Fa strano vederli così, bambini prodigio invecchiati, ma ancora prodigiosi. Totti e Buffon. Buffon e Totti. Con la loro aura di eterna giovinezza – l’infanzia infinita dei campioni – scalfita, ma sempre inesausta, come il filone più ricco di una miniera, anche dopo gli scavi di vent’anni ai massimi livelli.

E’ strano perchè tutti e due (Totti e Buffon, Buffon e Totti) hanno iniziato prestissimo a fare quello che sanno fare meglio, ovvero segnare e parare. Già a 16, 17 anni, sui campi della serie A. E forse non pensavamo potessero invecchiare anche loro, e non avendoli persi di vista neanche per un attimo non ce ne siamo mai accorti. Soltanto, a volte capita di vederli ragazzini, con la pelle liscissima oppure i brufoli, a fare quello che sanno fare meglio, e solo allora ci rendiamo conto.

Domenica sera si troveranno di fronte per la miliardesima volta, a cercare di farlo una volta di più, per spingere la notte più in là. Per entrambi sarà la 689sima partita in carriera, nazionali escluse. Il calciatore di tutti e quello di pochi, il campione nazionale e quello di una città sola, che lo venera. L’ultima volta è stato Totti a gioire (segnando per la decima volta all’amico), con una saetta di collo pieno telecomandata sotto la traversa della porta difesa da Buffon. Imparabile, si dice in questi casi. 

Fu una vittoria pleonastica, però, la festa di una sera destinata a rimanere tale.
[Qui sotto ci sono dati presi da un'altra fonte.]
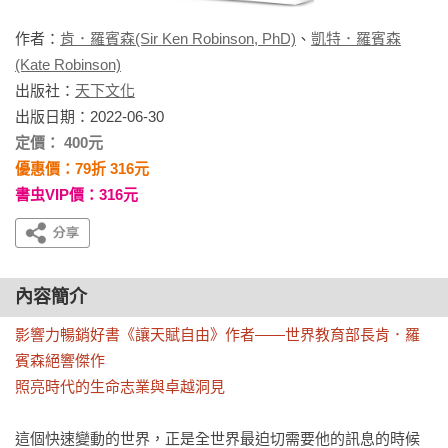
作者：
肯．羅賓森(Sir Ken Robinson, PhD)
、
凱特．羅賓森
(Kate Robinson)
出版社：
天下文化
出版日期：2022-06-30
定價： 400元
優惠價：79折 316元
書虫VIP價：316元
內容簡介
影響力暢銷好書《讓天賦自由》作者——世界教育部長肯．羅
賓森絕響傑作

照亮時代的生命志業與卓越洞見
這個快速變動的世界，正是全世界最迫切需要他的訊息的時候
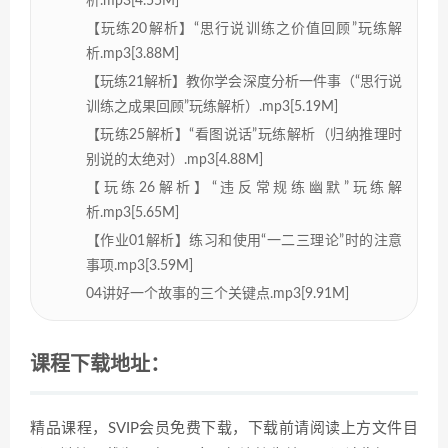
析.mp3[4.55M]
【玩练20解析】“思行说训练之价值回顾”玩练解
析.mp3[3.88M]
【玩练21解析】教你学会深度分析一件事（“思行说
训练之成果回顾”玩练解析）.mp3[5.19M]
【玩练25解析】“看图说话”玩练解析（归纳推理时
别说的太绝对）.mp3[4.88M]
【玩练26解析】“违反常规练幽默”玩练解
析.mp3[5.65M]
【作业01解析】练习和使用“一二三理论”时的注意
事项.mp3[3.59M]
04讲好一个故事的三个关键点.mp3[9.91M]
课程下载地址：
精品课程，SVIP会员免费下载，下载前请阅读上方文件目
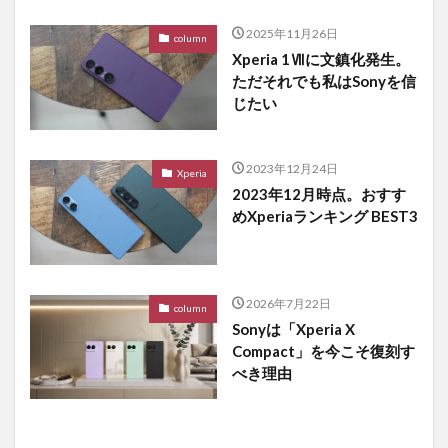
2025年11月26日
column
Xperia 1Ⅶに文鎮化発生。
ただそれでも私はSonyを信
じたい
2023年12月24日
Xperia
2023年12月時点。おすす
めXperiaランキング BEST3
2026年7月22日
column
Sonyは「Xperia X
Compact」を今こそ復刻す
べき理由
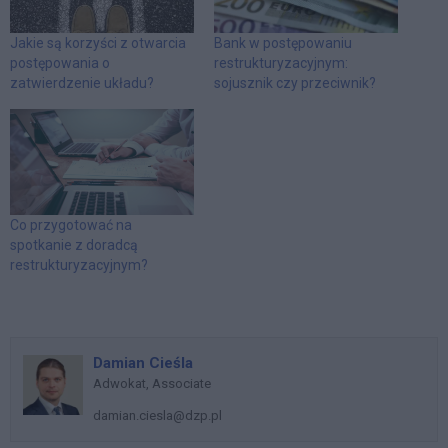
Jakie są korzyści z otwarcia
Bank w postępowaniu
postępowania o
restrukturyzacyjnym:
zatwierdzenie układu?
sojusznik czy przeciwnik?
Co przygotować na
spotkanie z doradcą
restrukturyzacyjnym?
Damian Cieśla
Adwokat, Associate
damian.ciesla@dzp.pl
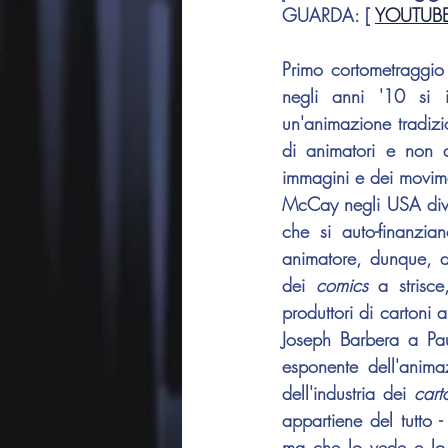
GUARDA
: [ 
YOUTUB
Primo cortometraggio 
negli anni '10 si i
un'animazione tradizi
di animatori e non d
McCay
 negli USA div
che si auto-finanzian
animatore, dunque, d
dei 
comics 
a strisce
produttori di cartoni an
Joseph Barbera
 a 
Pa
esponente dell'animaz
dell'industria dei 
cart
appartiene del tutto 
ma che lo vede e lo 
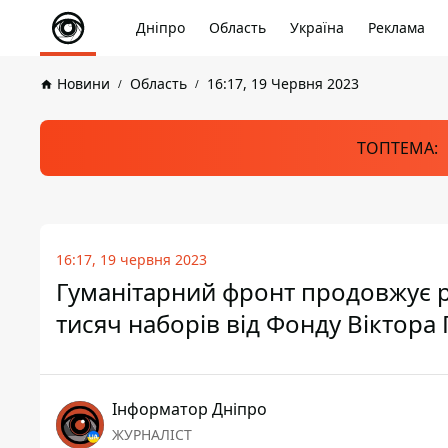
Дніпро
Область
Україна
Реклама
Новини
Область
16:17, 19 Червня 2023
ТОПТЕМА:
16:17, 19 червня 2023
Гуманітарний фронт продовжує 
тисяч наборів від Фонду Віктора
Інформатор Дніпро
ЖУРНАЛІСТ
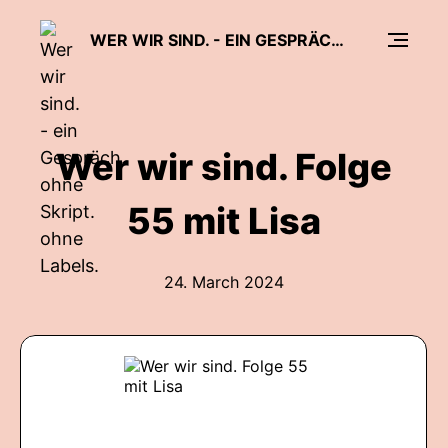
WER WIR SIND. - EIN GESPRÄCH. OHNE SKRIPT. OHNE LABELS.
Wer wir sind. Folge
55 mit Lisa
24. March 2024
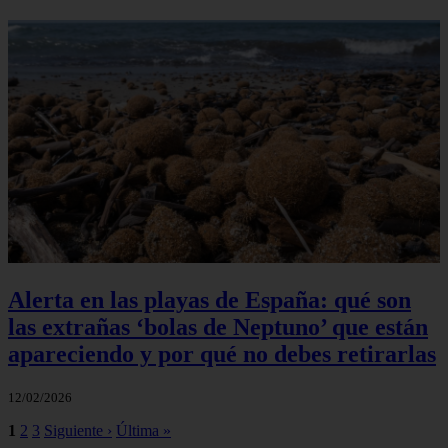
Alerta en las playas de España: qué son
las extrañas ‘bolas de Neptuno’ que están
apareciendo y por qué no debes retirarlas
12/02/2026
1
2
3
Siguiente ›
Última »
La storia, dopo la momentanea deviazione lungo la traiettoria della bomba del dieci giallorosso, ha ripreso il suo corso naturale: la Juventus ha ripreso la via dello scudetto, la Roma il sentiero accidentato di una stagione sprecata.

Questa volta è diverso. Questa volta, come mai prima d’ora tra Totti e Buffon, c’è in palio la posta più importante, la rincorsa impensabile (e forse impossibile) della Roma alla Juventus, lanciata verso un altro campionato da dominatrice e verso il terzo scudetto di fila. 

Una sfida incerta, si direbbe da tripla, tra due squadre che, come hanno sempre fatto i loro capitani, finalmente possono guardarsi negli occhi. L’unica cosa certa, comunque andrà a finire, è l’abbraccio tra i due a inizio partita, quando si scambieranno i gagliardetti e si stringeranno la mano, e poi al fischio finale, quando i giochi saranno ormai fatti. Quelli come loro – i bambini prodigio – fanno così: combattono con tutte le forze che hanno uno contro l’altro e poi si abbracciano. Perchè loro sono fratelli, figli naturali della dea Eupalla.